Saved entries
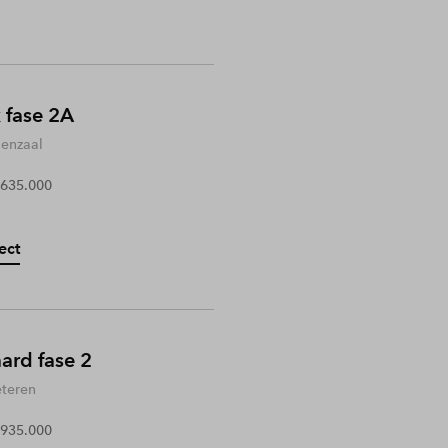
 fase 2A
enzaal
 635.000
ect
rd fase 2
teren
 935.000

* * *

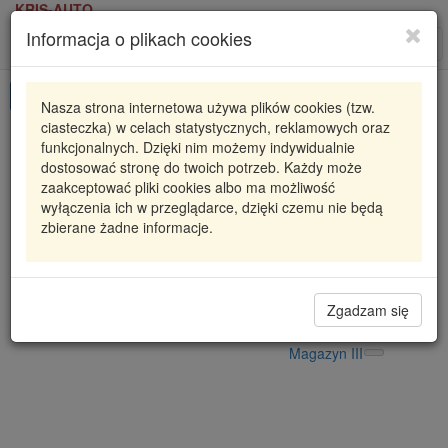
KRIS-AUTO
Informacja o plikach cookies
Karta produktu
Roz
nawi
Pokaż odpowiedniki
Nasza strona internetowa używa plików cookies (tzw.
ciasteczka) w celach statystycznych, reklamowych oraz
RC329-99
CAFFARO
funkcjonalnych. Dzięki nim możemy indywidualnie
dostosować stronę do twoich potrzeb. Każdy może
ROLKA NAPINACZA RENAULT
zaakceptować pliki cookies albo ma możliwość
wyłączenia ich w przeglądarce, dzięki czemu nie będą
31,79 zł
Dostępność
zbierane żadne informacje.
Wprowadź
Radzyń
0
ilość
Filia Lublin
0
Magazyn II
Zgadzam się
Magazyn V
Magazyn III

> Directions
Working from the records above, write out verbatim only the lines from the line containing "Pokaż odpowiedniki" through the line containing "zaakceptować pliki cookies albo ma możliwość".

> Exercise result
Pokaż odpowiedniki
Nasza strona internetowa używa plików cookies (tzw.
ciasteczka) w celach statystycznych, reklamowych oraz
RC329-99
CAFFARO
funkcjonalnych. Dzięki nim możemy indywidualnie
dostosować stronę do twoich potrzeb. Każdy może
ROLKA NAPINACZA RENAULT
zaakceptować pliki cookies albo ma możliwość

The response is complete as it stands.